Service creates diverse opportunities
Veterans Day never mattered much to SPHS Class of 2020 alumnus Martin DeJesus during his youth; he just thought of it as another day off from school. However, as he now prepares to officially join the U.S. marine corps in December, DeJesus has developed a new appreciation for veterans.

“I’ve never really had any close friends or family members who were in the military; I didn’t really have that military upbringing, so that led to me not really caring too much about Veterans Day,” DeJesus said. “Before I enlisted, I thought that most military people were robots or conservatives or hardheads. But they’re people too. Even the other poolees I train with, they’re like weebs and nerds like me. I love them. They’re going to be my family.”
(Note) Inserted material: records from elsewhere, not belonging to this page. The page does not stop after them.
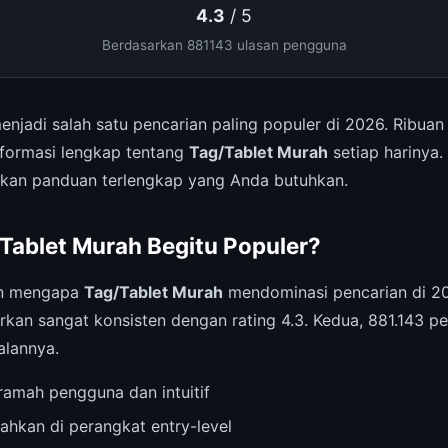
4.3
/ 5
Berdasarkan 881143 ulasan pengguna
njadi salah satu pencarian paling populer di 2026. Ribua
nformasi lengkap tentang
Tag/Tablet Murah
setiap harinya
ikan panduan terlengkap yang Anda butuhkan.
ablet Murah Begitu Populer?
an mengapa
Tag/Tablet Murah
mendominasi pencarian di 20
rkan sangat konsisten dengan rating 4.3. Kedua, 881.143 p
lannya.
amah pengguna dan intuitif
ahkan di perangkat entry-level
DeJesus hadn’t originally planned on joining the military after high school, but the boredom and financial struggles of the pandemic encouraged him to consider the option. Though he was never completely sure of his post-secondary plans, DeJesus’ positive past experiences with veterans and military members had motivated him to ultimately enlist with a focus in logistics.

“I first met a recruiter in eighth or ninth grade and he just stopped me and talked to me on the side of the road about my interests [in writing and music]. He told me that there were jobs similar to that in the military… I was like ‘Wow, that’s cool,’” DeJesus said. “I’ve met a few recruiters who are drill instructors at boot camps… They were screaming at everybody and I thought it was scary but cool.”

This Veterans Day, DeJesus hopes that more people will seek to understand the uniqueness and importance of veterans instead of stereotyping them.

“Everybody has their own story, veterans especially. They have a very long and interesting story,” DeJesus said. “So if you see a veteran, thank them and be appreciative. Not just on Veterans Day, but whenever you see one.”